All the mentioned figures have been regenerated at a higher resolution and with increased font size to increase readability.

Review - round 2

Reviewer 1

The revised version provided by the authors clarifies the doubts raised by this reviewer. Hence, my recommendation is to accept the paper.

Reviewer 3

I am still not fully convinced with the author’s response, especially regarding my second comment (comment "b").

The analysis of how wake vortex can affect the wind measurements is fine, no complaints about that. However, I think section 4 is not enough to show the operational implications of such phenomena. This is just a "tailored" example that could or could not represent reality at Zurich Airport.

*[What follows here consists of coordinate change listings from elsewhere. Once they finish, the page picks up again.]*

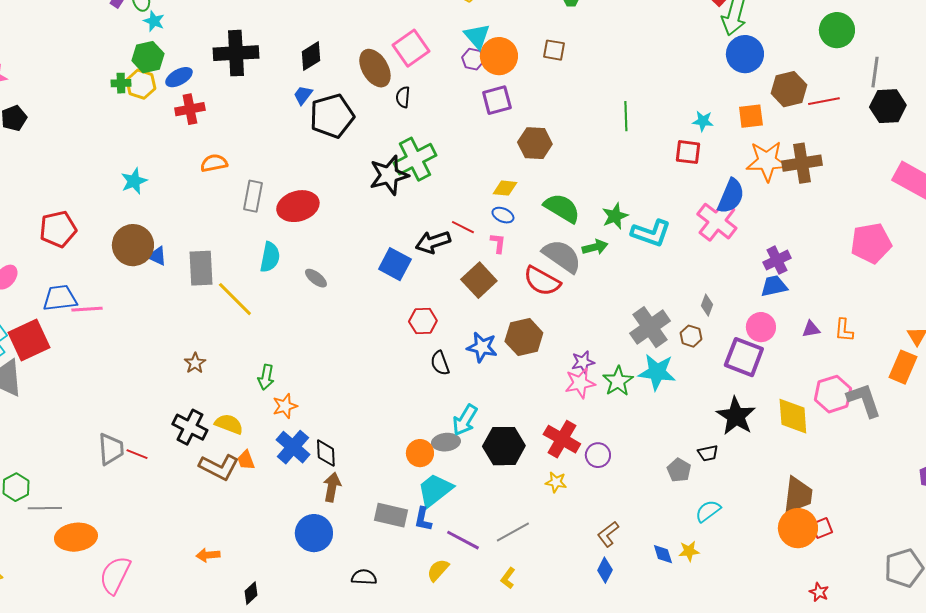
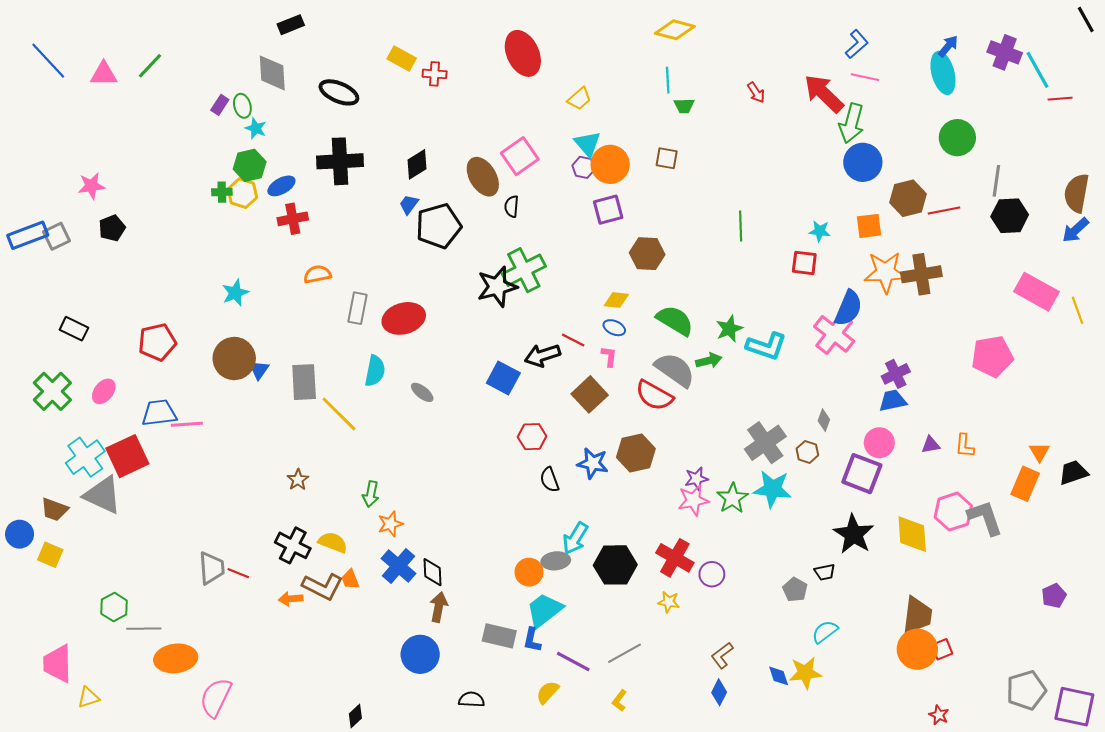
blue triangle: (157, 256) -> (259, 370), turned 40
yellow star: (689, 551) -> (805, 673), size x1.5
orange arrow: (208, 555) -> (291, 599), moved

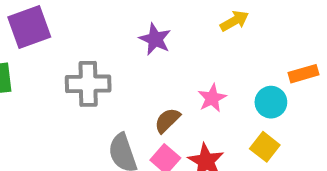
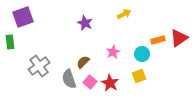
gray cross: (88, 84) -> (39, 66), moved, turned -35
brown semicircle: (167, 120) -> (83, 62), moved
yellow square: (265, 147) -> (139, 76), turned 32

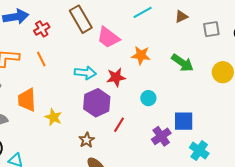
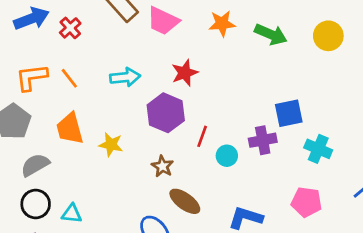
orange star: (141, 55) -> (222, 24), moved
orange line: (41, 59) -> (69, 78), moved
cyan arrow: (85, 73) -> (125, 77), moved
cyan circle: (148, 98) -> (227, 156), moved
purple cross: (161, 136) -> (263, 140), turned 36

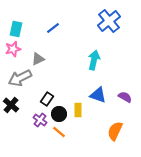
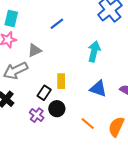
blue line: (53, 28) -> (57, 24), moved
yellow rectangle: (78, 110) -> (61, 81), moved
orange line: (59, 132) -> (88, 124), moved

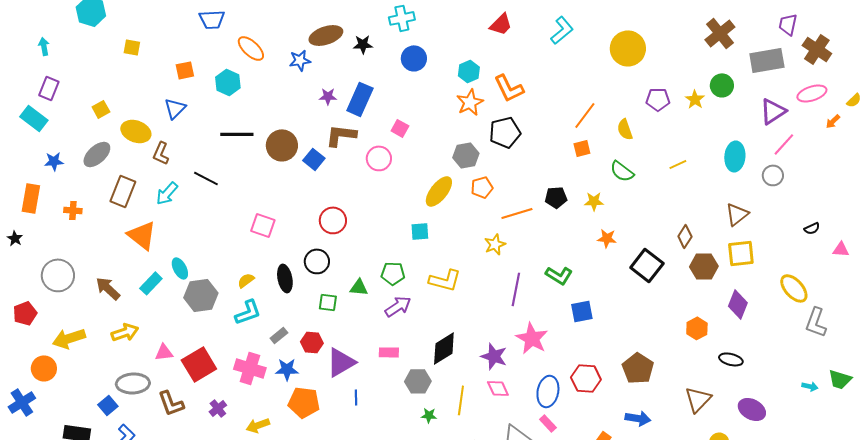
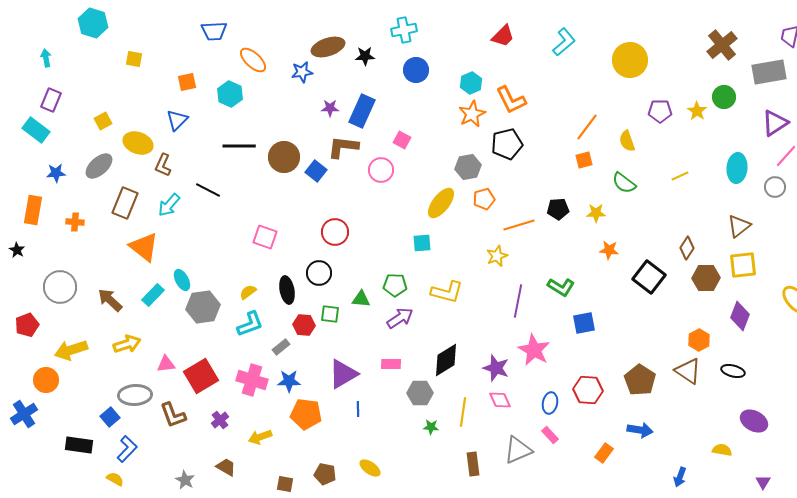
red hexagon: (312, 342) -> (304, 325), moved
blue ellipse: (548, 391) -> (550, 403), size x0.7
brown triangle: (698, 399) -> (688, 371), moved, turned -40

Even if the wake vortex are affecting wind measurements, is this then translating into effects on operations? Or are changes to an alternate runway or offloading cargo (Line 282) rare occurrences?

Therefore, I leave the decision to the Editor regarding this issue: is the analysis of the wake vortex effect on wind measurements enough contribution for the paper to be published in JOAS? Or does the editor think that a more detailed operational implication study should be also included?

As I said, the analysis of the wake vortex on wind measurements is very good, the methodology is clear and the results presented are fine. If this is enough to be published in JOAS, I would be ok to accept the submission.

Editorial notes

The OpenSky symposium chairs and JOAS editors acknowledge that the tool utilized in this paper cannot be openly shared. An exception has been granted, as the authors had communicated from the outset their efforts to obtain permission for sharing the tools and data prior to the OpenSky conference.

Moreover, we recognize the authors’ substantial efforts in negotiating with the data provider, which enabled them to make the originally private data publicly available for this paper.